# Long Neck Turtle Sexing



## snakelady-viper (Jun 27, 2009)

Just purchased two eastern long neck hatchlings and was trying to find out how to sex them.
With short necks I have been told that its the length of their tails is it the same with the long necks or different.
Thanks for any help


----------



## mysnakesau (Jun 27, 2009)

My book has pictures that show, in the males, where their tail is the shell is pointed and their belly shell has a convex dip in it.

The females - their shell near their tail is rounded and their belly shell has a concave-shape dip.
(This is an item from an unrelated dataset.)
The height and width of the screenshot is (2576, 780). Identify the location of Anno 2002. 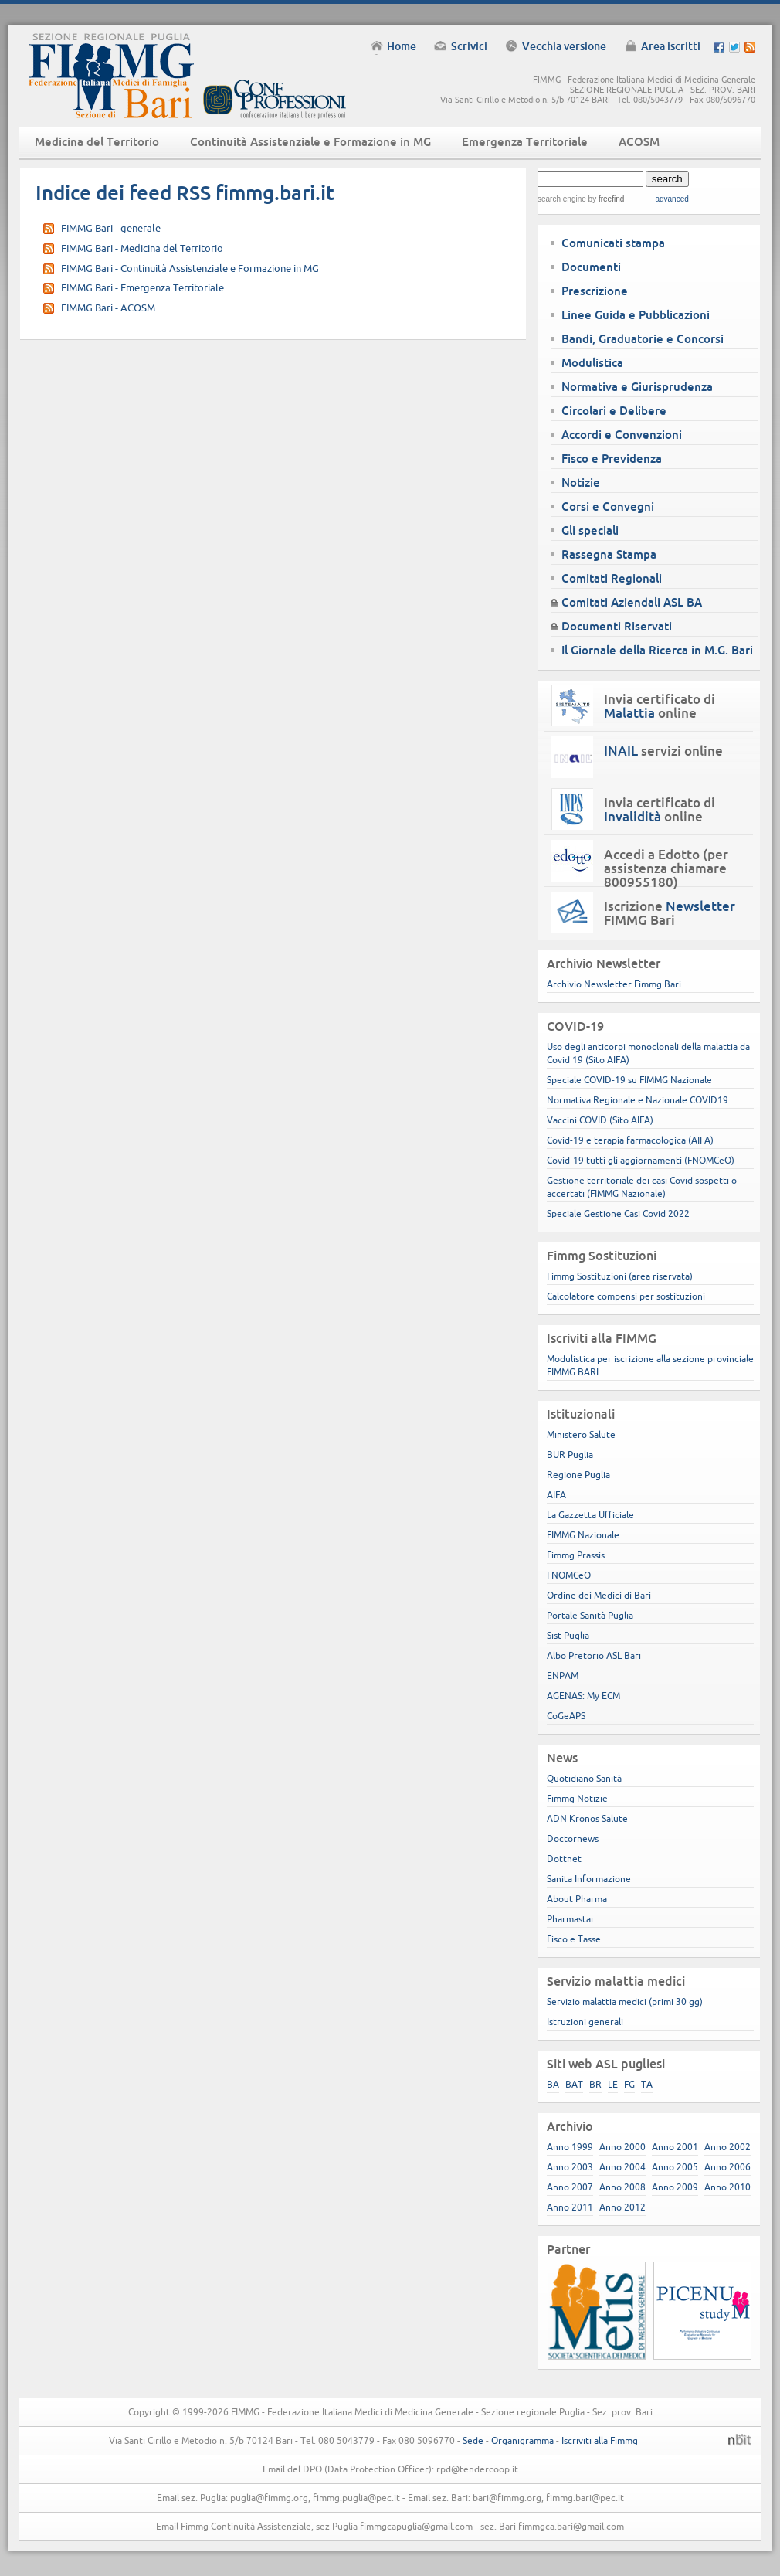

LOL, I am hopeless with this...The book I am getting it from is Darren Green's Keeping Long-Necked Turtles. ABout $16 at a pet/reptile store.


----------



## snakelady-viper (Jun 27, 2009)

Thankyou


----------



## snakehunter (Jun 27, 2009)

mysnakesau said:


> My book has pictures that show, in the males, where their tail is the shell is pointed and their belly shell has a convex dip in it.
> 
> The females - their shell near their tail is rounded and their belly shell has a concave-shape dip.QUOTE]
> 
> That's for adults, I don't think hatchlings can be sexed.


----------



## snakelady-viper (Jun 27, 2009)

OH well time will tell
Thanks


----------



## azn4114 (Jun 27, 2009)

SnakeTrader said:


> never have sex with a turtle. If the turtle dosnt concent.


 thats some funny ******


----------



## -Peter (Jun 27, 2009)

You cant sex them visually as hatchlings. Gender dimorphism isn't apparent at that stage.


----------



## gecko-mad (Jun 27, 2009)

soz but can you house short necks with long necks? i reckon my long neck is a female


----------



## Kimbully (Jun 27, 2009)

I have one of each housed together. I also recently worked out they were both the opposite sexes to what I originally thought!
Just make sure the piggy short neck doesn't steal all the food.


----------



## oreo1 (Jun 27, 2009)

mysnakesau said:


> My book has pictures that show, in the males, where their tail is the shell is pointed and their belly shell has a convex dip in it.
> 
> The females - their shell near their tail is rounded and their belly shell has a concave-shape dip.
> 
> LOL, I am hopeless with this...The book I am getting it from is Darren Green's Keeping Long-Necked Turtles. ABout $16 at a pet/reptile store.



are you serious? lol! then the schools turtle i am looking after is def a girl! thats funny they said it was a boy but if that concave, convex thing is right then "Max" is a girl:lol:hahaaa well i thought it was funny as they've had 'her' for quite a while so you'd think they'd know...hehe


----------